476. Anna de Noailles, la poétesse. 7

7. A d’autres de penser qu’elle est une païenne, de la même âme que Catulle ou Properce, voluptueusement dolente même quand elle chante " mes cheveux bleus comme des prunes ".
A d’autres d’estimer qu’elle est avant tout une triste : "Pourtant, tu t’en iras un jour de moi, jeunesse". Elle n’aura pas cessé de chanter les ans qui s’enfuient. Le Larousse peut juger l’ensemble de cette seule phrase : "Un mélange poignant de volupté, d’inquiétude, de mélancolie et de détresse caractérise cette poésie qui chante la joie païenne de l’amour et la hantise de la mort".
A d’autres de juger qu’elle n’aura jamais écrit de plus belles lignes que pour chanter les douces splendeurs d’Amphion, son plus cher refuge où elle va chercher solitude et repos : "Il n’est pas un plus pur, un plus doux paysage, Un plus familier infini". Le nom provient du fils de Zeus et d’Antiope, Amphion, le poète-musicien qui aurait bâti les murs de Thèbes : les pierres venaient se placer d'elles-mêmes au son de sa lyre. Comme l’écrit Charles Du Bos, "il règne à Amphion un calme, une épaisseur et une intensité de calme, dans lequel on est pris comme en globe infrangible et tutélaire".
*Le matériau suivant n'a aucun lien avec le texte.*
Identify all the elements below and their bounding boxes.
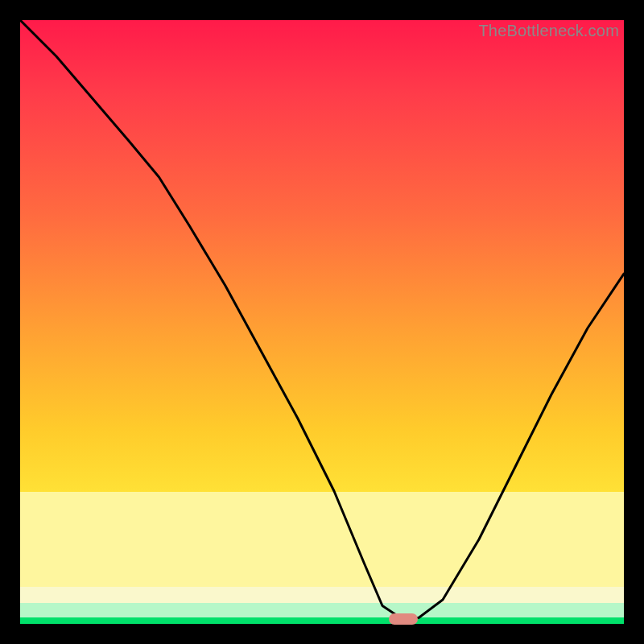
watermark-text: TheBottleneck.com (478, 22, 619, 40)
plot-area: TheBottleneck.com (20, 20, 624, 624)
bottleneck-curve (20, 20, 624, 624)
curve-path (20, 20, 624, 618)
optimal-marker (389, 613, 418, 625)
chart-frame: TheBottleneck.com (0, 0, 644, 644)
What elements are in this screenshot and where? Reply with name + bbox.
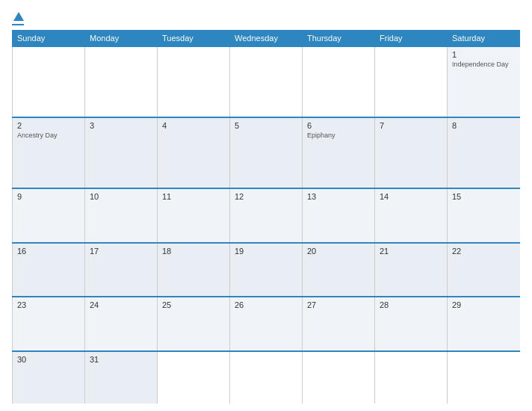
calendar-page: SundayMondayTuesdayWednesdayThursdayFrid… (0, 0, 532, 411)
logo-underline (12, 24, 24, 25)
cell-day-number: 28 (380, 300, 442, 309)
cell-day-number: 26 (235, 300, 297, 309)
calendar-cell (13, 46, 85, 117)
calendar-week-row: 16171819202122 (13, 243, 520, 297)
calendar-cell: 30 (13, 351, 85, 404)
calendar-cell: 8 (448, 117, 520, 188)
cell-day-number: 31 (90, 355, 152, 364)
calendar-cell: 23 (13, 297, 85, 350)
calendar-cell: 9 (13, 188, 85, 242)
cell-day-number: 25 (162, 300, 225, 309)
cell-day-number: 9 (17, 192, 80, 201)
cell-day-number: 15 (452, 192, 516, 201)
calendar-week-row: 1Independence Day (13, 46, 520, 117)
cell-holiday-name: Ancestry Day (17, 132, 80, 139)
calendar-cell: 17 (85, 243, 158, 297)
cell-day-number: 13 (307, 192, 370, 201)
calendar-cell (158, 46, 230, 117)
weekday-header-saturday: Saturday (448, 31, 520, 47)
calendar-cell: 27 (303, 297, 375, 350)
weekday-header-thursday: Thursday (303, 31, 375, 47)
cell-day-number: 10 (90, 192, 152, 201)
cell-day-number: 12 (235, 192, 297, 201)
calendar-cell (375, 351, 448, 404)
calendar-cell (230, 46, 303, 117)
calendar-cell: 22 (448, 243, 520, 297)
weekday-header-tuesday: Tuesday (158, 31, 230, 47)
logo-triangle-icon (13, 12, 24, 21)
weekday-header-sunday: Sunday (13, 31, 85, 47)
calendar-cell (85, 46, 158, 117)
calendar-cell: 4 (158, 117, 230, 188)
calendar-cell: 20 (303, 243, 375, 297)
cell-day-number: 21 (380, 247, 442, 256)
logo (12, 9, 24, 25)
calendar-cell: 26 (230, 297, 303, 350)
cell-day-number: 3 (90, 121, 152, 130)
calendar-cell (448, 351, 520, 404)
calendar-cell: 11 (158, 188, 230, 242)
cell-day-number: 19 (235, 247, 297, 256)
calendar-week-row: 23242526272829 (13, 297, 520, 350)
calendar-cell: 13 (303, 188, 375, 242)
calendar-header (12, 9, 520, 25)
calendar-week-row: 3031 (13, 351, 520, 404)
cell-holiday-name: Epiphany (307, 132, 370, 139)
calendar-cell: 19 (230, 243, 303, 297)
calendar-cell (158, 351, 230, 404)
cell-day-number: 20 (307, 247, 370, 256)
weekday-header-wednesday: Wednesday (230, 31, 303, 47)
calendar-cell: 3 (85, 117, 158, 188)
calendar-week-row: 9101112131415 (13, 188, 520, 242)
logo-general-text (12, 9, 24, 22)
weekday-header-friday: Friday (375, 31, 448, 47)
cell-day-number: 6 (307, 121, 370, 130)
calendar-cell: 25 (158, 297, 230, 350)
cell-day-number: 2 (17, 121, 80, 130)
calendar-cell: 6Epiphany (303, 117, 375, 188)
calendar-cell: 7 (375, 117, 448, 188)
calendar-cell (375, 46, 448, 117)
cell-day-number: 8 (452, 121, 516, 130)
calendar-cell: 14 (375, 188, 448, 242)
calendar-week-row: 2Ancestry Day3456Epiphany78 (13, 117, 520, 188)
calendar-cell (303, 351, 375, 404)
cell-day-number: 18 (162, 247, 225, 256)
weekday-header-row: SundayMondayTuesdayWednesdayThursdayFrid… (13, 31, 520, 47)
cell-day-number: 22 (452, 247, 516, 256)
cell-day-number: 24 (90, 300, 152, 309)
calendar-cell: 18 (158, 243, 230, 297)
cell-day-number: 23 (17, 300, 80, 309)
calendar-cell: 15 (448, 188, 520, 242)
calendar-cell: 5 (230, 117, 303, 188)
calendar-cell: 24 (85, 297, 158, 350)
cell-day-number: 11 (162, 192, 225, 201)
calendar-cell (303, 46, 375, 117)
calendar-cell: 16 (13, 243, 85, 297)
cell-day-number: 5 (235, 121, 297, 130)
calendar-table: SundayMondayTuesdayWednesdayThursdayFrid… (12, 30, 520, 404)
cell-day-number: 27 (307, 300, 370, 309)
calendar-cell: 10 (85, 188, 158, 242)
calendar-cell: 21 (375, 243, 448, 297)
cell-day-number: 1 (452, 50, 516, 59)
cell-day-number: 30 (17, 355, 80, 364)
calendar-cell: 29 (448, 297, 520, 350)
calendar-cell: 28 (375, 297, 448, 350)
calendar-cell (230, 351, 303, 404)
cell-day-number: 16 (17, 247, 80, 256)
cell-day-number: 4 (162, 121, 225, 130)
calendar-cell: 1Independence Day (448, 46, 520, 117)
calendar-cell: 12 (230, 188, 303, 242)
cell-day-number: 7 (380, 121, 442, 130)
cell-day-number: 17 (90, 247, 152, 256)
weekday-header-monday: Monday (85, 31, 158, 47)
calendar-cell: 31 (85, 351, 158, 404)
cell-day-number: 14 (380, 192, 442, 201)
cell-holiday-name: Independence Day (452, 61, 516, 68)
calendar-cell: 2Ancestry Day (13, 117, 85, 188)
cell-day-number: 29 (452, 300, 516, 309)
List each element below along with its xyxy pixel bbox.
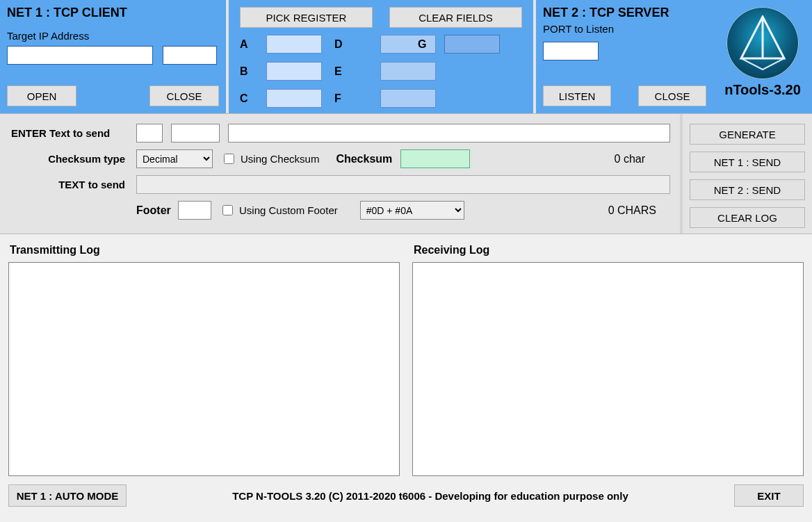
- actions-panel: GENERATE NET 1 : SEND NET 2 : SEND CLEAR…: [680, 114, 812, 234]
- using-custom-footer-label: Using Custom Footer: [239, 204, 338, 216]
- checksum-value[interactable]: [400, 149, 470, 168]
- reg-label-e: E: [334, 65, 368, 78]
- using-checksum-checkbox[interactable]: Using Checksum: [221, 152, 319, 166]
- net1-title: NET 1 : TCP CLIENT: [7, 6, 219, 20]
- checksum-type-select[interactable]: Decimal: [136, 149, 213, 168]
- enter-text-long[interactable]: [228, 124, 670, 142]
- checksum-type-label: Checksum type: [10, 153, 128, 165]
- reg-input-g[interactable]: [444, 35, 500, 54]
- reg-label-f: F: [334, 92, 368, 105]
- footer-input[interactable]: [178, 201, 211, 220]
- net2-send-button[interactable]: NET 2 : SEND: [690, 179, 805, 200]
- reg-label-a: A: [240, 38, 254, 51]
- rx-log-label: Receiving Log: [414, 244, 802, 256]
- net2-port-label: PORT to Listen: [543, 23, 706, 35]
- reg-input-e[interactable]: [380, 62, 436, 81]
- reg-input-a[interactable]: [266, 35, 322, 54]
- using-checksum-checkbox-input[interactable]: [224, 154, 234, 164]
- exit-button[interactable]: EXIT: [734, 484, 804, 507]
- enter-text-small1[interactable]: [136, 124, 163, 142]
- reg-input-f[interactable]: [380, 89, 436, 108]
- reg-label-d: D: [334, 38, 368, 51]
- reg-label-b: B: [240, 65, 254, 78]
- generate-button[interactable]: GENERATE: [690, 124, 805, 145]
- net2-panel: NET 2 : TCP SERVER PORT to Listen LISTEN…: [536, 0, 713, 113]
- tx-log-label: Transmitting Log: [10, 244, 398, 256]
- net1-auto-mode-button[interactable]: NET 1 : AUTO MODE: [8, 484, 127, 507]
- registers-panel: PICK REGISTER CLEAR FIELDS A D B E C F G: [226, 0, 536, 113]
- app-name: nTools-3.20: [720, 82, 805, 98]
- reg-label-g: G: [418, 38, 426, 51]
- reg-input-b[interactable]: [266, 62, 322, 81]
- tx-log-box[interactable]: [8, 262, 400, 476]
- net2-title: NET 2 : TCP SERVER: [543, 6, 706, 20]
- net1-open-button[interactable]: OPEN: [7, 85, 76, 106]
- reg-label-c: C: [240, 92, 254, 105]
- app-logo-icon: [726, 7, 799, 79]
- rx-log-panel: Receiving Log: [412, 241, 804, 476]
- net2-port-input[interactable]: [543, 42, 599, 60]
- text-to-send-label: TEXT to send: [10, 179, 128, 190]
- char-count: 0 char: [478, 153, 670, 165]
- send-form-panel: ENTER Text to send Checksum type Decimal…: [0, 114, 680, 234]
- enter-text-small2[interactable]: [171, 124, 220, 142]
- branding-panel: nTools-3.20: [713, 0, 812, 113]
- net2-listen-button[interactable]: LISTEN: [543, 85, 611, 106]
- chars-count: 0 CHARS: [473, 204, 670, 217]
- text-to-send-field: [136, 175, 670, 194]
- enter-text-label: ENTER Text to send: [10, 127, 128, 139]
- using-custom-footer-checkbox-input[interactable]: [222, 205, 233, 215]
- checksum-label: Checksum: [336, 153, 392, 165]
- net1-panel: NET 1 : TCP CLIENT Target IP Address OPE…: [0, 0, 226, 113]
- net2-close-button[interactable]: CLOSE: [638, 85, 706, 106]
- reg-input-c[interactable]: [266, 89, 322, 108]
- net1-send-button[interactable]: NET 1 : SEND: [690, 152, 805, 172]
- rx-log-box[interactable]: [412, 262, 804, 476]
- footer-select[interactable]: #0D + #0A: [360, 201, 464, 220]
- footer-label: Footer: [136, 204, 170, 217]
- using-custom-footer-checkbox[interactable]: Using Custom Footer: [220, 203, 338, 218]
- footer-copyright: TCP N-TOOLS 3.20 (C) 2011-2020 t6006 - D…: [135, 490, 726, 502]
- tx-log-panel: Transmitting Log: [8, 241, 400, 476]
- net1-port-input[interactable]: [163, 46, 217, 65]
- clear-log-button[interactable]: CLEAR LOG: [690, 207, 805, 228]
- using-checksum-label: Using Checksum: [241, 153, 319, 165]
- pick-register-button[interactable]: PICK REGISTER: [240, 7, 373, 28]
- net1-close-button[interactable]: CLOSE: [149, 85, 219, 106]
- clear-fields-button[interactable]: CLEAR FIELDS: [389, 7, 522, 28]
- net1-ip-input[interactable]: [7, 46, 153, 65]
- net1-ip-label: Target IP Address: [7, 30, 219, 42]
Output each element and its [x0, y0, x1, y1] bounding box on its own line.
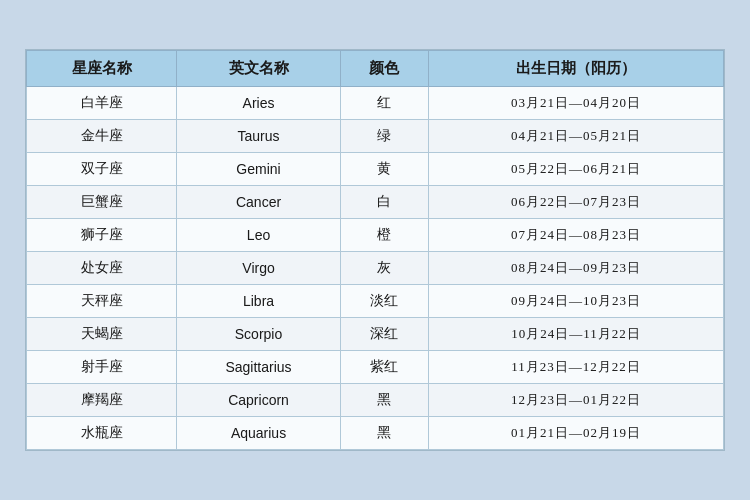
cell-english-name: Libra	[177, 285, 340, 318]
cell-dates: 10月24日—11月22日	[429, 318, 724, 351]
cell-english-name: Sagittarius	[177, 351, 340, 384]
table-row: 金牛座Taurus绿04月21日—05月21日	[27, 120, 724, 153]
cell-color: 红	[340, 87, 429, 120]
table-header-row: 星座名称 英文名称 颜色 出生日期（阳历）	[27, 51, 724, 87]
cell-color: 绿	[340, 120, 429, 153]
cell-chinese-name: 金牛座	[27, 120, 177, 153]
table-row: 天蝎座Scorpio深红10月24日—11月22日	[27, 318, 724, 351]
cell-color: 紫红	[340, 351, 429, 384]
cell-chinese-name: 天蝎座	[27, 318, 177, 351]
cell-dates: 09月24日—10月23日	[429, 285, 724, 318]
cell-chinese-name: 狮子座	[27, 219, 177, 252]
table-row: 射手座Sagittarius紫红11月23日—12月22日	[27, 351, 724, 384]
cell-english-name: Virgo	[177, 252, 340, 285]
table-body: 白羊座Aries红03月21日—04月20日金牛座Taurus绿04月21日—0…	[27, 87, 724, 450]
table-row: 水瓶座Aquarius黑01月21日—02月19日	[27, 417, 724, 450]
zodiac-table-container: 星座名称 英文名称 颜色 出生日期（阳历） 白羊座Aries红03月21日—04…	[25, 49, 725, 451]
cell-dates: 07月24日—08月23日	[429, 219, 724, 252]
cell-dates: 08月24日—09月23日	[429, 252, 724, 285]
cell-english-name: Leo	[177, 219, 340, 252]
table-row: 处女座Virgo灰08月24日—09月23日	[27, 252, 724, 285]
cell-color: 橙	[340, 219, 429, 252]
cell-english-name: Capricorn	[177, 384, 340, 417]
header-chinese-name: 星座名称	[27, 51, 177, 87]
cell-color: 白	[340, 186, 429, 219]
cell-chinese-name: 天秤座	[27, 285, 177, 318]
header-dates: 出生日期（阳历）	[429, 51, 724, 87]
cell-color: 黑	[340, 384, 429, 417]
cell-chinese-name: 射手座	[27, 351, 177, 384]
cell-chinese-name: 处女座	[27, 252, 177, 285]
zodiac-table: 星座名称 英文名称 颜色 出生日期（阳历） 白羊座Aries红03月21日—04…	[26, 50, 724, 450]
cell-dates: 06月22日—07月23日	[429, 186, 724, 219]
cell-english-name: Cancer	[177, 186, 340, 219]
cell-color: 灰	[340, 252, 429, 285]
cell-chinese-name: 摩羯座	[27, 384, 177, 417]
table-row: 双子座Gemini黄05月22日—06月21日	[27, 153, 724, 186]
cell-color: 深红	[340, 318, 429, 351]
table-row: 天秤座Libra淡红09月24日—10月23日	[27, 285, 724, 318]
cell-chinese-name: 白羊座	[27, 87, 177, 120]
cell-dates: 01月21日—02月19日	[429, 417, 724, 450]
cell-color: 黑	[340, 417, 429, 450]
cell-color: 黄	[340, 153, 429, 186]
cell-dates: 03月21日—04月20日	[429, 87, 724, 120]
header-english-name: 英文名称	[177, 51, 340, 87]
table-row: 巨蟹座Cancer白06月22日—07月23日	[27, 186, 724, 219]
cell-dates: 12月23日—01月22日	[429, 384, 724, 417]
table-row: 白羊座Aries红03月21日—04月20日	[27, 87, 724, 120]
cell-english-name: Aquarius	[177, 417, 340, 450]
cell-chinese-name: 双子座	[27, 153, 177, 186]
table-row: 狮子座Leo橙07月24日—08月23日	[27, 219, 724, 252]
cell-color: 淡红	[340, 285, 429, 318]
cell-chinese-name: 水瓶座	[27, 417, 177, 450]
cell-dates: 11月23日—12月22日	[429, 351, 724, 384]
cell-dates: 04月21日—05月21日	[429, 120, 724, 153]
cell-english-name: Gemini	[177, 153, 340, 186]
cell-english-name: Taurus	[177, 120, 340, 153]
cell-english-name: Scorpio	[177, 318, 340, 351]
header-color: 颜色	[340, 51, 429, 87]
cell-dates: 05月22日—06月21日	[429, 153, 724, 186]
table-row: 摩羯座Capricorn黑12月23日—01月22日	[27, 384, 724, 417]
cell-english-name: Aries	[177, 87, 340, 120]
cell-chinese-name: 巨蟹座	[27, 186, 177, 219]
Voilà la beauté pure et pleine
D’un jour par les dieux composé ;
Mais, ô Nuit, comme vous brisez
Cette ineffable porcelaine...

Il en est ainsi : tout le bonheur du monde peut se trouver dans une simple "véranda rêveuse ". C’est vrai, cependant, la mort l’obsède, y compris quand elle pratique une sorte de stoïcisme plein d’orgueil.

J’écris pour que le jour où je ne serai plus
On sache comme l’air et le plaisir m’ont plu.[…]
Et le jour où je serai morte
Vous direz à ceux qui croiront
Que j’ai poussé la sombre porte
Qui mène à l’empire âpre et rond :
Je l’ai vue errer et sourire
Et s’en aller dans le soleil. "

Comme si elle répondait à un mystérieux appel, la mort vient même trop tôt au rendez-vous. En 1933, quand Anna a cinquante-sept ans. "Je meurs de moi-même", pourrait-elle chanter. Avec elle - comme en 1909 avec Swinburne - disparaît le dernier de ces grands lyriques qui, pareils à l’alouette de l’ode de Shelley, "répandent la plénitude de leur cœur dans la profusion d’accents d’un art non prémédité ".
Daniel-Rops, apprenant la nouvelle, pense à une phrase de D’Annunzio, dans Le Feu, devant l’annonce de la mort de Wagner : "Le monde parut diminué de valeur." Robert Brasillach la contemple, "jusque dans la mort conservant la chaleur du sang humain et cette dureté royale, jusque dans la mort cherchant à emporter les beaux présents de la lumière et des jardins, et à expliquer aux ombres la plénitude de la vie charnelle, les nuits de quinze ans, et l’odeur de l’été... ".